The temporal evolution of the normalized web distance
本文研究归一化网络距离(NWD)随时间的变化能否作为衡量社会赋能进程的元数据技术,并以墨西哥Wirikuta在线运动为例,展示了1994年至2013年间关键词与分类词之间NWD的演化趋势。
Purpose The purpose of this paper is to assess whether the temporal evolution of the normalized web distance ( NWD ) between significant terms concerning, e.g., a case of online activism can be used as a meta-data technique to measure evolution over time of, e.g., progress or decline of social empowerment. Design/methodology/approach The NWD between two terms has been identified as a quantitative measure for semantic proximity, ascertaining a defining relation between them. A trend analysis is made by performing on the internet a time window restrained series measurement of NWD of all combinations of key-terms and classifier-terms. Case defining key-terms, positive and negative discourse polarizing classifier-terms, and neutral classifier-terms for negative control need to be determined by discourse analysis of information on a targeted case.
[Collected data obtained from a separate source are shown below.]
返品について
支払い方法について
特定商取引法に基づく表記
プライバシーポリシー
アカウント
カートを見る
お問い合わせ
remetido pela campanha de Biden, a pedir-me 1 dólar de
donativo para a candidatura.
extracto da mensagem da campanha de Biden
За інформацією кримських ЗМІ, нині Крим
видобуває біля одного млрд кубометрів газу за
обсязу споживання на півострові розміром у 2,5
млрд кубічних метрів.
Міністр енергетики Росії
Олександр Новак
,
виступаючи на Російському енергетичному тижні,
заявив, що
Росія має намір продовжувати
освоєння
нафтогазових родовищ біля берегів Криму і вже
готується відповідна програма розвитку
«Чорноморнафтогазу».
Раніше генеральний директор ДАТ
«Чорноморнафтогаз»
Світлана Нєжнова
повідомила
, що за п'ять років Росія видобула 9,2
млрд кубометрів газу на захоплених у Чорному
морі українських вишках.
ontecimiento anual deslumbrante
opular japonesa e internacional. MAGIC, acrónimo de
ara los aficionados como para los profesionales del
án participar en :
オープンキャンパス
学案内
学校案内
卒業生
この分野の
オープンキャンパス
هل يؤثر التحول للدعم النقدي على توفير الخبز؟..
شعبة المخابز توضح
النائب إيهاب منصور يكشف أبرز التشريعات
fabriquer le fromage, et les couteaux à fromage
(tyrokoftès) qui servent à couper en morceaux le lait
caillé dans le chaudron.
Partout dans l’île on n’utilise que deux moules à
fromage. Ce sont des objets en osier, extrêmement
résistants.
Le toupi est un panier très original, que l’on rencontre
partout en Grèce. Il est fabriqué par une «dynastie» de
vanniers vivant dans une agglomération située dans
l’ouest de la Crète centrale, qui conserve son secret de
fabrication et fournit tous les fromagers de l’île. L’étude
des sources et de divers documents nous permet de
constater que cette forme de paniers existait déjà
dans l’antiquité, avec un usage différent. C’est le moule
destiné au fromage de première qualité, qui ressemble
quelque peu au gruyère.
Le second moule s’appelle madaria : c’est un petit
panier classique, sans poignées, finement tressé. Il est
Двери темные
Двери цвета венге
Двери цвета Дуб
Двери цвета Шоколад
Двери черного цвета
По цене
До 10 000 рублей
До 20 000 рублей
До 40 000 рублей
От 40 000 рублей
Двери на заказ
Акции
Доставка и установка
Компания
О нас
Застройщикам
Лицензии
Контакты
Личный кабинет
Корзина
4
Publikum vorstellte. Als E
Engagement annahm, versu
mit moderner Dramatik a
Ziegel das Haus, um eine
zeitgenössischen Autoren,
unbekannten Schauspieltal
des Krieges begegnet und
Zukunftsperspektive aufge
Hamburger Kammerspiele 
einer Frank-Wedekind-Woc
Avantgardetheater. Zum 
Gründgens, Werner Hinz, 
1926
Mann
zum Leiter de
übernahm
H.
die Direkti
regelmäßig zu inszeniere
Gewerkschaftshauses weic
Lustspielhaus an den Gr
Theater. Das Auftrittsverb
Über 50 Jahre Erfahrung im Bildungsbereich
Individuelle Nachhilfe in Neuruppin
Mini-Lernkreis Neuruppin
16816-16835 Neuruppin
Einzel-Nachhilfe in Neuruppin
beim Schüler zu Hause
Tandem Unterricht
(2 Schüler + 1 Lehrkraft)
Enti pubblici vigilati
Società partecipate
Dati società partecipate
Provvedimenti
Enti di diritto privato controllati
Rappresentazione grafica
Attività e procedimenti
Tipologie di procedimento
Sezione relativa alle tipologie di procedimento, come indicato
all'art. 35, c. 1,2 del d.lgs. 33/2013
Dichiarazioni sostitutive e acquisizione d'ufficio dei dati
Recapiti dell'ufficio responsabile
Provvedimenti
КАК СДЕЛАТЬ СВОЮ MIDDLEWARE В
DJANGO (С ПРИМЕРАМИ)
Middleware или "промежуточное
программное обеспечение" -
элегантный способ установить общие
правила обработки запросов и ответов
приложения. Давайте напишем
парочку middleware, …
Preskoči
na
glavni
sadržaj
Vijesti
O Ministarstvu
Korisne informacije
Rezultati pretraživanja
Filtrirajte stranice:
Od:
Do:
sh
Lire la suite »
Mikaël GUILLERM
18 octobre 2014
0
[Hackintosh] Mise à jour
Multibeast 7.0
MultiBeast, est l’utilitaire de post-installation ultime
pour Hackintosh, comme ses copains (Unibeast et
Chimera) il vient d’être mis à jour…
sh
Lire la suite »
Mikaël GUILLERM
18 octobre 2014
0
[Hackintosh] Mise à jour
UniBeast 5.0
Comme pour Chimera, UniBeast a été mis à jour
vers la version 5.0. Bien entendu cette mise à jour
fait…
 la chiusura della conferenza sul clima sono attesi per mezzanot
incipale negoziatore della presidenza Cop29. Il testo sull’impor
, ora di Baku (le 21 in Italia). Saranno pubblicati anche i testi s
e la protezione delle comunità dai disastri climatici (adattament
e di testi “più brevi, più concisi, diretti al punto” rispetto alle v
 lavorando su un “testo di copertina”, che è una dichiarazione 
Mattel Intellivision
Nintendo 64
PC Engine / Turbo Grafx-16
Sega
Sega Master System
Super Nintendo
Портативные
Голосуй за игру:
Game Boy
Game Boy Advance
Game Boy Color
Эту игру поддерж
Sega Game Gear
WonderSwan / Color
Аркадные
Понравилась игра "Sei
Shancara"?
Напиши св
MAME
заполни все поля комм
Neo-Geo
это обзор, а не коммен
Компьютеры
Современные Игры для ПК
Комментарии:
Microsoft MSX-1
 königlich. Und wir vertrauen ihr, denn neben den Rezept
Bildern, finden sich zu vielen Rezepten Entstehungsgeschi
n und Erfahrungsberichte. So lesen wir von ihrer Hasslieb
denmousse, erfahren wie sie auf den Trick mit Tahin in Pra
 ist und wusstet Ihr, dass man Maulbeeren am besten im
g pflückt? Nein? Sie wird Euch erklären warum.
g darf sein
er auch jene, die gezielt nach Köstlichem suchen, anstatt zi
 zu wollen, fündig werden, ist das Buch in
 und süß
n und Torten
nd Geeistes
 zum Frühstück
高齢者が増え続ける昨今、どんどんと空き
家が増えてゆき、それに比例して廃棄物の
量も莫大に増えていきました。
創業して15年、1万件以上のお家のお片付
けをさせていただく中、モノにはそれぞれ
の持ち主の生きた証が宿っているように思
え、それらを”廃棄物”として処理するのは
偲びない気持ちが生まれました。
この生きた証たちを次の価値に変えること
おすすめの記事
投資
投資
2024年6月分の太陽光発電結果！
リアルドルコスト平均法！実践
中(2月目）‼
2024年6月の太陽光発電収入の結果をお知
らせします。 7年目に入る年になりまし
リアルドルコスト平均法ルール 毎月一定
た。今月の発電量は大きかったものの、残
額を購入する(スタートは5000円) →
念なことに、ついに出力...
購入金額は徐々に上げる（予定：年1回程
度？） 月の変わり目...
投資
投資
An example of NWD evolution from 1994 until 2013 is presented to measure the empowerment effects of the Wirikuta online movement on the Huichol people in Mexico. Findings The application of the NWD temporal evolution method to the Wirikuta case shows a slight but significant semantic change of the key-terms with respect to some of the positive and negative classifier-terms. The neutral classifier correctly shows no significant distance variation, as required for valid application of the method. The method provides indications for a complex image of empowerment of the Huichol identity. Research limitations/implications The accuracy of the method is limited due to short-term and between-user variability of the search tool’s page counts. More reliable access to a web-index will be required for more accurate NWD -based trend analysis. Practical implications The monitoring of temporal NWD evolution provides a potential tool for more comprehensive trend description compared to classical frequency based methods. Originality/value Trend analysis is key to internet research, to which the temporal NWD method provides an innovative contribution.